I am a research associate at Simon Fraser University and a member of the Computer Algebra Group at the CECM.

MaplePrimes Activity

These are replies submitted by roman_pearce

@Carl Love When threads share execution resources (e.g. hyperthreading) cpu times can increase substantially. The operating system reports the total number of clock cycles observed by each thread, but it has no way to know how much of a core each thread got to use.
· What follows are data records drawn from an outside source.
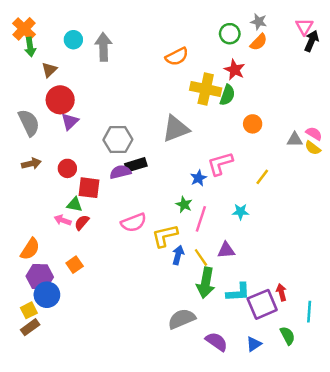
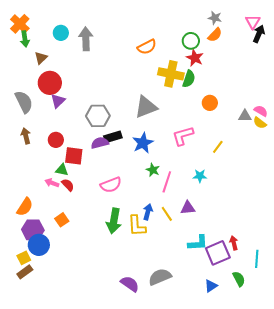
green circle: (230, 34) -> (191, 41), moved
brown arrow: (31, 164) -> (26, 136), turned -91
blue star: (198, 178) -> (143, 143), moved, size x1.5
red semicircle: (82, 223) -> (68, 185), turned 96
yellow L-shape: (165, 236) -> (137, 226), moved, turned -80
green arrow: (206, 283) -> (114, 221), moved
gray semicircle: (182, 319) -> (160, 277), moved
purple semicircle: (217, 342) -> (130, 284), moved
With a hyperthreaded Core i7, each thread might run at about 60% of its normal speed. That's a 20% increase in throughput, but the operating system will report twice as many cpu seconds. It makes the software look inefficient.  That's before any extra overhead from actually using more threads.

Intel Core i7 3930k 3.20 GHz 64-bit Linux, 6 cores, no hyperthreading. Cpu time is a consistent 1.53s, real speedup is 1.86x for 2, 2.62x for 3, 3.28x for 4, 3.85x for 5, 4.37x for 6 threads. The operating system can take up to 10ms to start running a thread (Windows can take 25ms) and these little inefficiencies can wipe out the parallel speedup on small examples (Amdahl's law).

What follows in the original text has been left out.